Benjamin Steenhoek on Using Deep Learning to Improve Software Development

Graduate Student Spotlight: Benjamin Steenhoek

With a background in software development, it makes sense why Benjamin Steenhoek would be interested in helping software developers write better code. Through his professional experience before pursuing his graduate studies here at Iowa State, he saw software not as a set of instructions for computers to follow but rather a form of human-to-human communication. With software becoming more integral to the job market and economy, businesses are embracing technology in new and exciting ways, such as automation, data analysis, and artificial intelligence. But are the tools used to write the code the best they can be? 

Originally, Steenhoek focused his research on traditional program analysis. There, he encountered static and dynamic analysis limitations and soon became interested in applying deep learning methods to source code. While reproducing prior works in the field, Steenhoek asked more and more questions about model evaluations. Specifically, he often encountered new models that showed improved performance compared to baselines, but he found that the reasons for the improvement and the specific scenarios in which it occurred needed to be better understood. This lack of understanding, he found, was a serious limitation in the advancement of model robustness, debugging, and deployment for vulnerability detection. 
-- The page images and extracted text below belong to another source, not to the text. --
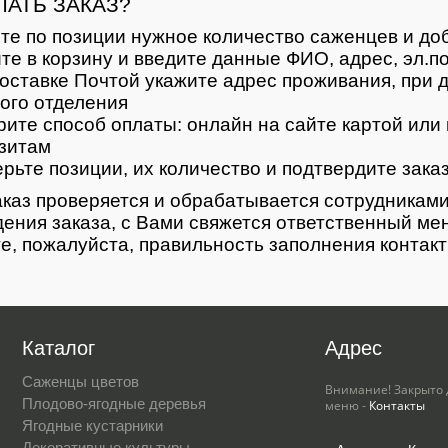
ЛАТЬ ЗАКАЗ?
те по позиции нужное количество саженцев и доб
те в корзину и введите данные ФИО, адрес, эл.п
оставке Почтой укажите адрес проживания, при д
ого отделения
ите способ оплаты: онлайн на сайте картой или 
зитам
рьте позиции, их количество и подтвердите зака
каз проверяется и обрабатывается сотрудниками
ения заказа, с Вами свяжется ответственный ме
е, пожалуйста, правильность заполнения контак
Каталог
Адрес
Саженцы цветов
Внимание! Закрыто 
Плодово-ягодные деревья
меню -
Контакты
Ягодные кустарники
Декоративные культуры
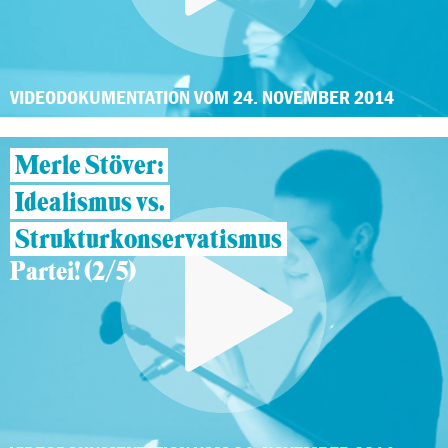
VIDEODOKUMENTATION VOM 24. NOVEMBER 2014
Merle Stöver:
Idealismus vs.
Strukturkonservatismus
Partei! (2/5)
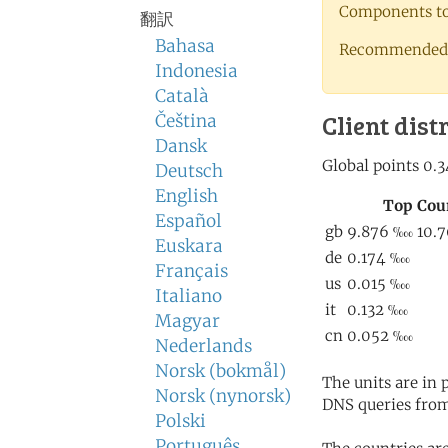
Components to 
翻訳
Bahasa
Recommended 
Indonesia
Català
Client dist
Čeština
Dansk
Deutsch
English
Español
Euskara
Français
Italiano
Magyar
Nederlands
Norsk (bokmål)
The units are in
Norsk (nynorsk)
DNS queries from
Polski
Português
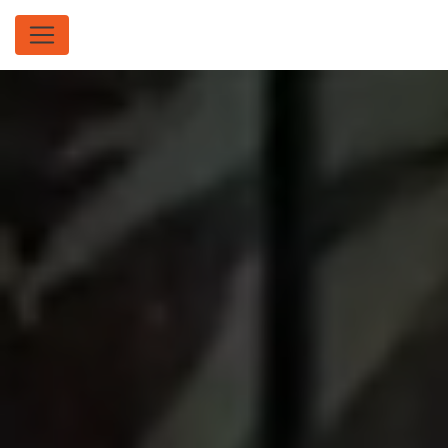
Panneau de gestion des cookies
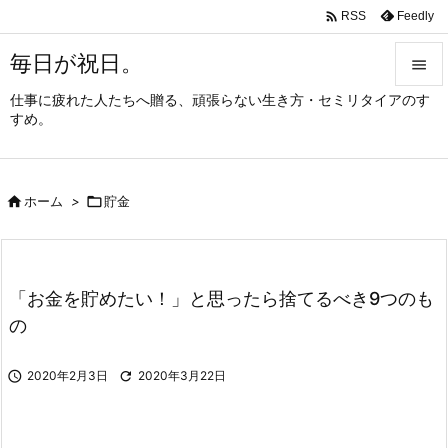

Feedly
RSS
毎日が祝日。

仕事に疲れた人たちへ贈る、頑張らない生き方・セミリタイアのす

すめ。
メニュ

サイド

ホーム
>

貯金

前へ

次へ
「お金を貯めたい！」と思ったら捨てるべき9つのも

の
検索

2020年2月3日

2020年3月22日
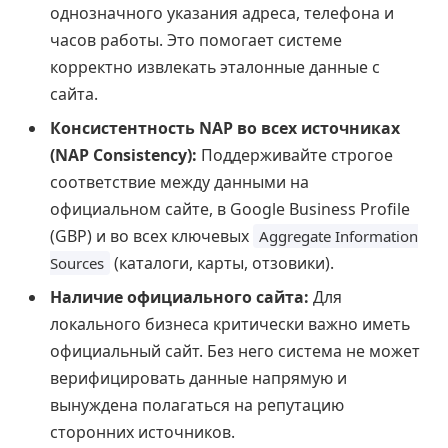
однозначного указания адреса, телефона и
часов работы. Это помогает системе
корректно извлекать эталонные данные с
сайта.
Консистентность NAP во всех источниках
(NAP Consistency):
Поддерживайте строгое
соответствие между данными на
официальном сайте, в Google Business Profile
(GBP) и во всех ключевых
Aggregate Information
(каталоги, карты, отзовики).
Sources
Наличие официального сайта:
Для
локального бизнеса критически важно иметь
официальный сайт. Без него система не может
верифицировать данные напрямую и
вынуждена полагаться на репутацию
сторонних источников.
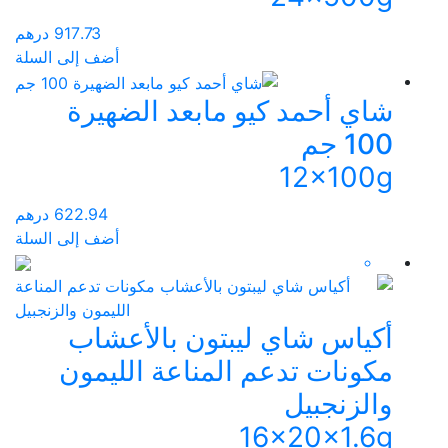
917.73
درهم
أضف إلى السلة
شاي أحمد كيو مابعد الضهيرة
100 جم
12x100g
622.94
درهم
أضف إلى السلة
أكياس شاي ليبتون بالأعشاب
مكونات تدعم المناعة الليمون
والزنجبيل
16x20x1.6g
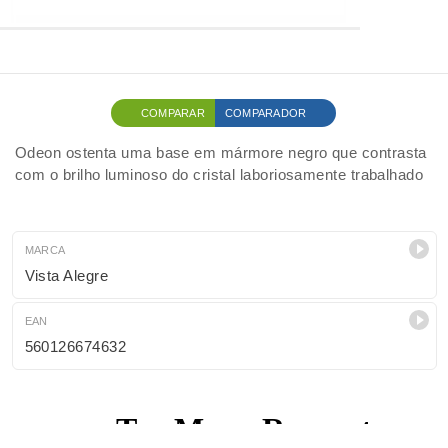
COMPARAR
COMPARADOR
Odeon ostenta uma base em mármore negro que contrasta
com o brilho luminoso do cristal laboriosamente trabalhado
MARCA
Vista Alegre
EAN
560126674632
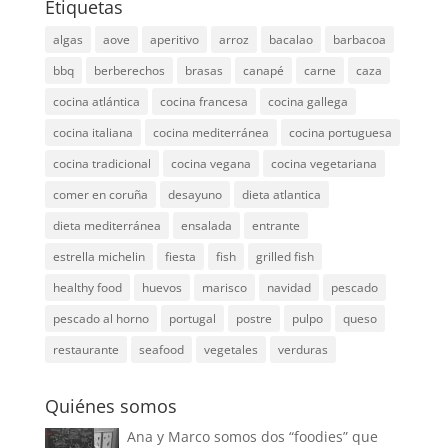
Etiquetas
algas
aove
aperitivo
arroz
bacalao
barbacoa
bbq
berberechos
brasas
canapé
carne
caza
cocina atlántica
cocina francesa
cocina gallega
cocina italiana
cocina mediterránea
cocina portuguesa
cocina tradicional
cocina vegana
cocina vegetariana
comer en coruña
desayuno
dieta atlantica
dieta mediterránea
ensalada
entrante
estrella michelin
fiesta
fish
grilled fish
healthy food
huevos
marisco
navidad
pescado
pescado al horno
portugal
postre
pulpo
queso
restaurante
seafood
vegetales
verduras
Quiénes somos
Ana y Marco somos dos “foodies” que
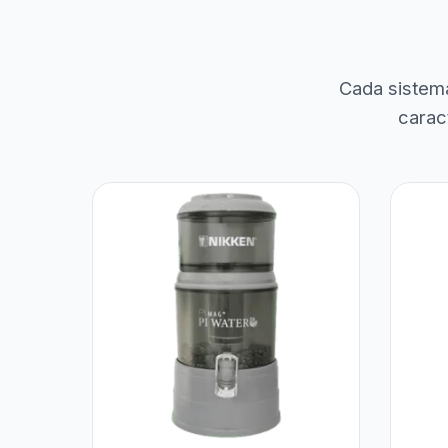
Cada sistem
carac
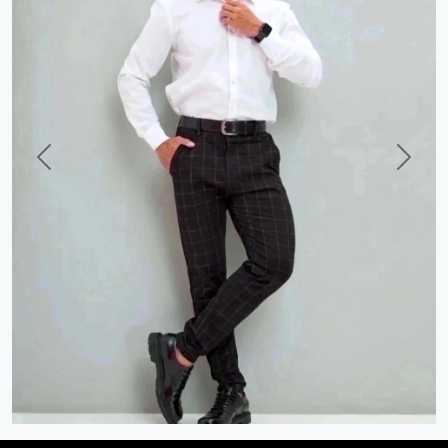
Previous
Next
As a first step in understanding this field, Steenhoek and his fellow Iowa State students, Md Mahbubur Rahman, and Richard Jiles, conducted an empirical study under the guidance of his advisor Dr. Wei Le, an Associate Professor of Computer Science at Iowa State University. In their research, published at the International Conference on Software Engineering 2023, the team studied recently published deep learning models to understand the relations of training data sizes and training data composition with model performance, which features the models used to make predictions and which types of programs were easy or difficult for the models. The team has already used the results of their study to motivate new model design decisions and hopes that the study’s findings will be useful in understanding model results, providing guidance on preparing training data, and improving the robustness of the models. 

Steenhoek hopes that his research can improve quality assurance, developer experience, and software security. Better tools mean better code. In the end, users can be less vulnerable to security threats, and we can all be better protected as we continue to use and innovate technology.